German Rollpfannkuchen Pancakes with Apple Compote
What are Rollpfannkuchen?
Rollpfannkuchen, also known as German rolled pancakes, are a delightful and versatile dish enjoyed throughout Germany. They're similar to crepes but have a slightly thicker, more substantial texture. The name 'Rollpfannkuchen' translates to 'rolled pancake,' which perfectly describes how they are typically served – rolled up with a filling.
A Culinary Tradition
Rollpfannkuchen are a staple in German households, often made for a quick and satisfying breakfast, brunch, or even dessert. They are incredibly adaptable, lending themselves to both sweet and savory fillings. From classic apple compote and jams to savory meats and cheeses, the possibilities are endless.
Cooking Techniques
The key to perfect Rollpfannkuchen lies in achieving the right batter consistency and cooking them to a delicate golden brown. The batter should be thin enough to spread easily in the pan but not so thin that the pancakes tear. A well-seasoned pan and a practiced hand are all you need to create these delicious treats. The apple compote adds a fruity and sweet element, complementing the richness of the pancakes.
Ingredients
- 1 cup all-purpose flour
- 1/4 teaspoon salt
- 1 tablespoon sugar
- 1 cup milk
- 2 large eggs
- 2 tablespoons melted butter, plus more for greasing
- 2 medium apples, peeled, cored, and diced
- 2 tablespoons butter
- 1/4 cup sugar
- 1/2 teaspoon cinnamon
- 1/4 cup water
- Powdered sugar, for dusting (optional)
Instructions
- 1.Prepare the Pancake Batter
In a large bowl, whisk together the flour, salt, and sugar. In a separate bowl, whisk together the milk, eggs, and melted butter. Gradually add the wet ingredients to the dry ingredients, whisking until just combined. Do not overmix. Let the batter rest for 15 minutes.

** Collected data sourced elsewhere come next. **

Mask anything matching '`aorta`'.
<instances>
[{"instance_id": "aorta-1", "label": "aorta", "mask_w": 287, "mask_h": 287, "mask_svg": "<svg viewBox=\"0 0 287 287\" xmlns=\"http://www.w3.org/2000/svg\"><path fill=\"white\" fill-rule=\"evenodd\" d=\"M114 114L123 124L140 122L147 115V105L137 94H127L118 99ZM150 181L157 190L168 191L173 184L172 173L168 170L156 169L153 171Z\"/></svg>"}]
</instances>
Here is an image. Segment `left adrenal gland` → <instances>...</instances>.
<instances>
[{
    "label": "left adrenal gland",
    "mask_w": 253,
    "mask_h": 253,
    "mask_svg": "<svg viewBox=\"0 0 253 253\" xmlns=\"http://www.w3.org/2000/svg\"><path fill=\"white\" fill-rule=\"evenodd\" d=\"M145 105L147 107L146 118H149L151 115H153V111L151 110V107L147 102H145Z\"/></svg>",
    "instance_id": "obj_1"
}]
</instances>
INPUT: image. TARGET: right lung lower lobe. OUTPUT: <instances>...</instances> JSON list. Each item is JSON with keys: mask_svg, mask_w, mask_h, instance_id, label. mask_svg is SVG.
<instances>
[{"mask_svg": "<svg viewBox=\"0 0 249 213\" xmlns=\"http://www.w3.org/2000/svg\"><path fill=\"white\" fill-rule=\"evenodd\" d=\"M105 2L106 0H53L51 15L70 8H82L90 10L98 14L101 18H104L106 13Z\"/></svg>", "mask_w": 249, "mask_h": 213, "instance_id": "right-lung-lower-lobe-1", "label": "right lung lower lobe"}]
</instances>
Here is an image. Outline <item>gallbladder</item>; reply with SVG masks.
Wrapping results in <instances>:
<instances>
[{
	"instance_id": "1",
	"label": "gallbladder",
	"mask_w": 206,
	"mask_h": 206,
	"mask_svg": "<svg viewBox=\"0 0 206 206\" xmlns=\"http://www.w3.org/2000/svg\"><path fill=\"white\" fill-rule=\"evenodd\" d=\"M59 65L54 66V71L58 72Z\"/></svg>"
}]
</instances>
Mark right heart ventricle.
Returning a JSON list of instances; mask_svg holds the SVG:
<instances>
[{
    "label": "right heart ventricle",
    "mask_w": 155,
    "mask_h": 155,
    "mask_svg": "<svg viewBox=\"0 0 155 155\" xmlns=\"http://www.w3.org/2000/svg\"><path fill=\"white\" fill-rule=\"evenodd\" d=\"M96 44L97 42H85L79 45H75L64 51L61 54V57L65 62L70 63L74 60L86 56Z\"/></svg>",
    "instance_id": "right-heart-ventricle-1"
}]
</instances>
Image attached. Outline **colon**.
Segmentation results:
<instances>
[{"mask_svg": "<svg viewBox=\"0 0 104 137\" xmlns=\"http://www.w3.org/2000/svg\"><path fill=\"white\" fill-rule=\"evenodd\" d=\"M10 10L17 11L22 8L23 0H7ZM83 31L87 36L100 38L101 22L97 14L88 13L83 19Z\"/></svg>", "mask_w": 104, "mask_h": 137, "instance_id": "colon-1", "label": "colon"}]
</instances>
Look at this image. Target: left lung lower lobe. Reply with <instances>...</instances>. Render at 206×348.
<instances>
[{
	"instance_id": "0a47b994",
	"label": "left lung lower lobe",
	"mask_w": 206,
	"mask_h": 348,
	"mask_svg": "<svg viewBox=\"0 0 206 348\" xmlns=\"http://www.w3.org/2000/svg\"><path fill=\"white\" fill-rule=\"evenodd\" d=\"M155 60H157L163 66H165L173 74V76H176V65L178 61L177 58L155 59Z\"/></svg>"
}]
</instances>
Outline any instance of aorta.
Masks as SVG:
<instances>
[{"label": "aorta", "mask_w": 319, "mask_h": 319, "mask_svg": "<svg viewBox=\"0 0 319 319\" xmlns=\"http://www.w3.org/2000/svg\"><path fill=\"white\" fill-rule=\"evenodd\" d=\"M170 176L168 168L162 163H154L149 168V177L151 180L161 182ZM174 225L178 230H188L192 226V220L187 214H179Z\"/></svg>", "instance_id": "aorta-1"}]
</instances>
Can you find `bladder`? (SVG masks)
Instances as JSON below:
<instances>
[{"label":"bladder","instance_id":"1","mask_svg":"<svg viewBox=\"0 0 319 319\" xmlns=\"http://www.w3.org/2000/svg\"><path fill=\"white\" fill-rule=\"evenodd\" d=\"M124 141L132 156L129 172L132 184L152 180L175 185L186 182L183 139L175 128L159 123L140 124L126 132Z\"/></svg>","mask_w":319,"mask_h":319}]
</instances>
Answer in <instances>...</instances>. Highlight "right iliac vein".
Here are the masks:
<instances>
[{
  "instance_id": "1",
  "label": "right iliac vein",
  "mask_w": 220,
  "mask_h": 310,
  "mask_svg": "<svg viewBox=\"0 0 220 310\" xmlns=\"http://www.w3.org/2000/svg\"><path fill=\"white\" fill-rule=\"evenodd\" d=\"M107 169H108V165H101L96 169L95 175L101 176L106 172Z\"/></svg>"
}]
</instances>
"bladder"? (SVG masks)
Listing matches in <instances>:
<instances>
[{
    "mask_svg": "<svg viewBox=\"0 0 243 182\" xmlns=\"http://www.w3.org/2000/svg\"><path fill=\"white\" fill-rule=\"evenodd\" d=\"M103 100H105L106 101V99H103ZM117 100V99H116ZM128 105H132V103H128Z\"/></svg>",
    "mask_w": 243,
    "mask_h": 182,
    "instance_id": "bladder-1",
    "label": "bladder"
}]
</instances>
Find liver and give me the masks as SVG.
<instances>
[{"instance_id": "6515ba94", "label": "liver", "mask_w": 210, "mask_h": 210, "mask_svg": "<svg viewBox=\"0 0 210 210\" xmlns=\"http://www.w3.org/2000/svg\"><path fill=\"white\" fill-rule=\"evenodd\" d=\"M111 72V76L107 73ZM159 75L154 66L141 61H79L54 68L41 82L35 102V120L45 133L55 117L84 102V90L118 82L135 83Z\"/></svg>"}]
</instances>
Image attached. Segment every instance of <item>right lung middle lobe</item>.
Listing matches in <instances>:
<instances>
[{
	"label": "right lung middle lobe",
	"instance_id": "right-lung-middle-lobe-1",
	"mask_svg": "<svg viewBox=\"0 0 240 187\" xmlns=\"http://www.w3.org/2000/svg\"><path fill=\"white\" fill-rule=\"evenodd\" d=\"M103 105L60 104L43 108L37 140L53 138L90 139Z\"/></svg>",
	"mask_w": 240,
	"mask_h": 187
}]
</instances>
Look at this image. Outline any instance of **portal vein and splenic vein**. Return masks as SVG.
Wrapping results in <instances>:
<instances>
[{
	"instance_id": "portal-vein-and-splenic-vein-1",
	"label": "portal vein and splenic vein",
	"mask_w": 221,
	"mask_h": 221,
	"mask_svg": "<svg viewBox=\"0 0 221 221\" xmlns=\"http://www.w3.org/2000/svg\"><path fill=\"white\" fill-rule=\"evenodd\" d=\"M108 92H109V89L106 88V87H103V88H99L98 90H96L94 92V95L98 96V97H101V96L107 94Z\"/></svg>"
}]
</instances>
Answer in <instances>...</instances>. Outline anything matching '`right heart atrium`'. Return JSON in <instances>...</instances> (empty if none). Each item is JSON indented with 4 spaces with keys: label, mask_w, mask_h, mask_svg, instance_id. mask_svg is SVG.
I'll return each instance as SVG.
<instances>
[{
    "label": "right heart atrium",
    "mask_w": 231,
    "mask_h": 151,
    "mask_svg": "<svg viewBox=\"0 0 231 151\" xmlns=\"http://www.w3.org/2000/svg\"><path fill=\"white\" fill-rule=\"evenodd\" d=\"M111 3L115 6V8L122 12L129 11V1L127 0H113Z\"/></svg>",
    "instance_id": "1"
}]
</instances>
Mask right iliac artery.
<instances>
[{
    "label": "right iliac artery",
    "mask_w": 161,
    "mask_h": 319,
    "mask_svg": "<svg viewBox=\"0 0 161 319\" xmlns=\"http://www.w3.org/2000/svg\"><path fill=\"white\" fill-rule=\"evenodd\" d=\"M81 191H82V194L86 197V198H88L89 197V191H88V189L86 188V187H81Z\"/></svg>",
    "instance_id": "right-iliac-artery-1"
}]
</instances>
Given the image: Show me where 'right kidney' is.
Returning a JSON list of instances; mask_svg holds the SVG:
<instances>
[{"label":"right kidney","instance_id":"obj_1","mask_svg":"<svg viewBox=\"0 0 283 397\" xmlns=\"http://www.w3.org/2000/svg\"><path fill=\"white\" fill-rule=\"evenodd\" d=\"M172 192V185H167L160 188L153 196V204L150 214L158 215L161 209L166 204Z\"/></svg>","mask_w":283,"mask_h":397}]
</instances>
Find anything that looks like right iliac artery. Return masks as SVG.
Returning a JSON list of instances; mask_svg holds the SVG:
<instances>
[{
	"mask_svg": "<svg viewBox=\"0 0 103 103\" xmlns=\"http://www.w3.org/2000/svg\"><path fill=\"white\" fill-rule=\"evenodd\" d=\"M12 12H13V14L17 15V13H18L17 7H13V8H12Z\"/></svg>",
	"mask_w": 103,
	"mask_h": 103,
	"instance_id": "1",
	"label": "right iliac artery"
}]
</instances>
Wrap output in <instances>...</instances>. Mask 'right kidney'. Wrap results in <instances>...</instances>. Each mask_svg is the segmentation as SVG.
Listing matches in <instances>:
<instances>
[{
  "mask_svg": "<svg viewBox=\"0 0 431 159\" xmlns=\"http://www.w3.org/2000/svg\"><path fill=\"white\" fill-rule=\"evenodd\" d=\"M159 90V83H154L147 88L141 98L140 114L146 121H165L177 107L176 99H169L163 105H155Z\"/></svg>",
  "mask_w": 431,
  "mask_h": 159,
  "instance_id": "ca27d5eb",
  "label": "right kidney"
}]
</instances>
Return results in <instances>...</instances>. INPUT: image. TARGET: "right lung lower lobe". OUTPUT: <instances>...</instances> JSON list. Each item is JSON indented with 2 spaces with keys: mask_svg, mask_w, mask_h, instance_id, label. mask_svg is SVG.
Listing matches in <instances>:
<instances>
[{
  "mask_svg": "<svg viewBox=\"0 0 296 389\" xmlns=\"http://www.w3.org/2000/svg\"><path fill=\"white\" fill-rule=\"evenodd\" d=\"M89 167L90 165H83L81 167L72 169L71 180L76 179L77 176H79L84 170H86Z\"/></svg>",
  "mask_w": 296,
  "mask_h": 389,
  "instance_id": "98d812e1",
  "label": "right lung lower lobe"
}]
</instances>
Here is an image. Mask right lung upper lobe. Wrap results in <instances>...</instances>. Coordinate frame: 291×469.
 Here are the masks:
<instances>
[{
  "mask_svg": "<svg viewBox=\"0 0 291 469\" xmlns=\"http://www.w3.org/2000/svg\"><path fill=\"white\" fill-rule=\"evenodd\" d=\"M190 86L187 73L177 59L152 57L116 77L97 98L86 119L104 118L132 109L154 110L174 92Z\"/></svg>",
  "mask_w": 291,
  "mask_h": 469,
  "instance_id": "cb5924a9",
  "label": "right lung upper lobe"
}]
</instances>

- 2.Make the Apple Compote
While the batter rests, prepare the apple compote. In a medium saucepan, melt 2 tablespoons of butter over medium heat. Add the diced apples, sugar, and cinnamon. Cook, stirring occasionally, until the apples are softened and slightly caramelized, about 10-15 minutes. Add the water and simmer for another 5 minutes, or until the liquid has reduced and the compote has thickened.
- 3.Cook the Pancakes
Heat a lightly greased non-stick skillet or crepe pan over medium heat. Pour about 1/4 cup of batter onto the hot skillet, tilting the pan to spread the batter into a thin, even circle. Cook for 2-3 minutes per side, or until golden brown and cooked through. Repeat with the remaining batter.
- 4.Assemble and Serve
Place a few spoonfuls of apple compote in the center of each pancake. Roll the pancake up tightly and place it on a serving plate. Dust with powdered sugar, if desired. Serve immediately.
Nutritional Information
Equipment
- Large bowl
- Whisk
- Medium saucepan
- Non-stick skillet or crepe pan
- Spatula
Tips
- For a richer flavor, use brown butter to cook the apple compote.
- Add a splash of vanilla extract to the pancake batter for extra flavor.
- If the batter is too thick, add a tablespoon or two of milk until it reaches the desired consistency.
- To keep the pancakes warm while cooking the rest, place them in a preheated oven (200°F/95°C).